Lompat ke isi utama

Berita

Bawaslu Goes to School Beri Pemahaman Pemilih Pemula terkait Demokrasi

Bawaslu goes to school di SMKN 2 Pariaman

Bawaslu goes to school di SMKN 2 Pariaman

Pariaman, Bawaslu Kota Pariaman-Dalam upaya memberikan edukasi dan pemahaman terhadap penting nya proses demokrasi bagi pemilih pemula, Bawaslu menggelar Bawaslu Goes to School di SMKN 2 Pariaman pada jumat, (08/11/24).

Kegiatan bertujuan untuk memberikan edukasi terkait kepemiluan kepada siswa khususnya yang sudah memiliki hak pilih dalam pemilihan serentak tahun 2024. Kegiatan dihadiri oleh Ulil Amri selaku Kordiv HPPH dan Yoga Tri Rizki Koordinator Sekretariat serta staf Bawaslu Kota Pariaman dan didampingi oleh Wakil Kepala Sekolah SMKN 2 Kota Pariaman dalam memberikan edukasi kepemiluan dan pemilihan serentak tahun 2024 kepada siswa-siswa yang hadir. Ulil menjelaskan pentingnya memahami tentang proses berdemokrasi, karena masyarakat  di Indonesia memiliki hak yang sama untuk memilih dan dipilih sebagai pemimpin.

"Pelaksanaan kegiatan bawaslu goes to school ini memberikan penjelasan dan pemahaman kepada para siswa tentang pentingnya proses berdemokrasi, karena masyarakat memiliki hak yang sama untuk memilih dan dipilih, karena pemilu dan pemilihan adalah hsk semua warga negara Indonesia dan sarana perwujudan dar kedaulatan rakyat dan rakyat menjadi penentu dari jalannya negara serta rakyat memberi keputusan tentang siapa yang berhak dan layak untuk memegang jabatan", ungkap ulil.

Selain itu Ulil juga memberikan penjelasan terkait bahaya politik uang. "Politik uang merupakan suatu tindakan yang melanggar undang-undang karena dapat merusak demokrasi.
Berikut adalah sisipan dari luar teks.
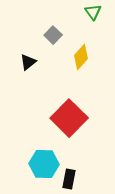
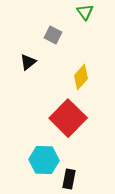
green triangle: moved 8 px left
gray square: rotated 18 degrees counterclockwise
yellow diamond: moved 20 px down
red square: moved 1 px left
cyan hexagon: moved 4 px up
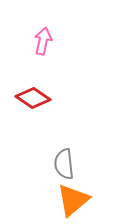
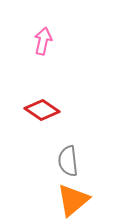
red diamond: moved 9 px right, 12 px down
gray semicircle: moved 4 px right, 3 px up
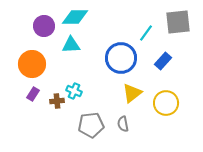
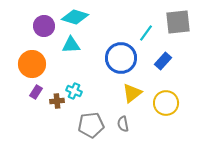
cyan diamond: rotated 16 degrees clockwise
purple rectangle: moved 3 px right, 2 px up
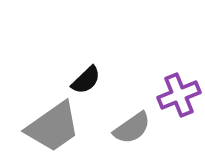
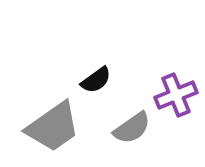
black semicircle: moved 10 px right; rotated 8 degrees clockwise
purple cross: moved 3 px left
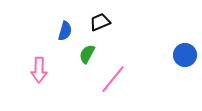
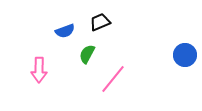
blue semicircle: rotated 54 degrees clockwise
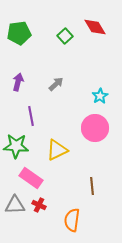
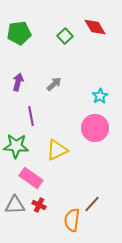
gray arrow: moved 2 px left
brown line: moved 18 px down; rotated 48 degrees clockwise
Aturan dalam pemilihan serentak lebih tajam terkait pelanggaran khususnya politik uang ini, karena orang yang memberi dan menerima uang suap sama-sama akan diberikan sanksi dan hukuman kurungan penjara dan pidana", tambahnya.

Ulil berharap dengan sosialisasi ini peserta yang hadir dapat mengerti tentang bagaimana menjadi masyarakat yang dapat bertindak sebagaimana mestinya, lawan politik uang dan ajak orang tua serta keluarga untuk dapat menghindari unsur-unsur pelanggaran dalam pemilihan serentak tahun 2024, seperti politik uang, pilitisasi sara, ujaran kebencia dan hoax.